Welcome to this edition of Script Insights! Below, you’ll find a downloadable blog post offering valuable insights directly from the author of The Goosegirl. Inside, you’ll also discover supplemental classroom activities to help you connect the play’s themes and characters with your students. Be sure to download and explore these resources!
Making Fairytales Take Flight: The Goosegirl as Adaptation
J. Myles Hesse
Fairytales were made to be adapted. Many people are introduced to the most well-known fairytales (Cinderella, Beauty and the Beast, Sleeping Beauty, Snow White, The Little Mermaid, etc.) through animated movie adaptations of the original European tales. In recent years, there has been some discussion about whether fairytales are obligated to remain true to the culture of their source material. However, oftentimes even the source material did not remain true to their source material, resulting in a tangled mess of originality and no clear answer to the true origins of many of our favorite stories.
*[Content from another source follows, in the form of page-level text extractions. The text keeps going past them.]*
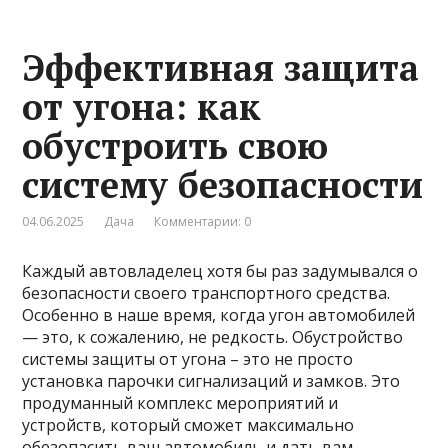
Эффективная защита
от угона: как
обустроить свою
систему безопасности
04.06.2025
Дача
Комментарии: 0
Каждый автовладелец хотя бы раз задумывался о
безопасности своего транспортного средства.
Особенно в наше время, когда угон автомобилей
— это, к сожалению, не редкость. Обустройство
системы защиты от угона – это не просто
установка парочки сигнализаций и замков. Это
продуманный комплекс мероприятий и
устройств, который сможет максимально
обезопасить ваш автомобиль и дать вам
A handful of literary giants dominate the fairytale landscape. Jacob and Wilhelm Grimm (better known as the Brothers Grimm) were German academics made famous for publishing Cinderella, Sleeping Beauty, Rapunzel, Snow White, Little Red Riding Hood, Hansel and Gretel, The Frog Prince, and many, many more. Their first collection of folktales, Kinder-und Hausmarchen (Children’s and Household Tales), was released in 1812. but the origins of their stories date back centuries before. The nineteenth century saw the rise of Romanticism—an idyllic nostalgia for the past and a desire for a national identity—and the Brothers Grimm’s collection of fairytales was an intentional step towards bringing together disparate nation states into a unified German identity. They gathered folktales from cultures throughout the world—Central Europe, France, Greece, and Spain all the way to Korea, Vietnam, and China—and imbued them with German values to become a narrative that would work towards unifying their nation.
The Brothers Grimm did not write their own stories; they adapted what was already being told. The earliest known version of Cinderella, for example, comes from the Ancient Greeks and tells the story of a maid whose slipper was stolen by an eagle and dropped in front of the king. On seeing the slipper, the king fell madly in love with the idea of its owner and sent servants all throughout the land to find the maid before making her his wife. A Chinese version from the ninth century recounts the story of a girl abused by her stepmother, mentored by a fish who has the reincarnated soul of her deceased mother, and loses her shoe at a festival which leads to the king finding the shoe and falling in love with her. The seventeenth-century French author, Charles Perrault, was one of the first writers to publish Cinderella (as Cendrillon) along with versions of Little Red Riding Hood (Le Petit Chaperon Rouge), Sleeping Beauty (La Belle Au Bois Dormant), and many other fairytales which were adapted by the Brothers Grimm more than a hundred years later.
It is through this long tradition of adapting fairytales to suit the needs of the current culture that my adaptation of The Goosegirl arises. If you were to read the "original" version of the story, you might not find much in common with my version. In the original, the unnamed princess is a virtuous victim who is bullied by her waiting-woman and is tricked into becoming a goosegirl when she arrives at the castle of her betrothed. I don't know about you, but I don't think we need any stories about the elite being bullied by the working class. So, in my version, the princess becomes a spoiled brat, the waiting-woman a strong-willed heroine, and their swap of identities arises from a bet. The conclusion of the original ends with the waiting-woman's treachery being discovered and she is "put stark naked into a barrel stuck with nails and dragged along by two white horses from street to street until she is dead." Needless to say, I had no interest in telling a story that ended in that fashion. As a result, we find ourselves with The Goosegirl by J. Myles Hesse, a heartwarming play about friendship, power, respect, and how far two people are willing to go to win a bet. In short, it is an adaptation that takes what it needs from the original and transforms it into a story that speaks to the present day.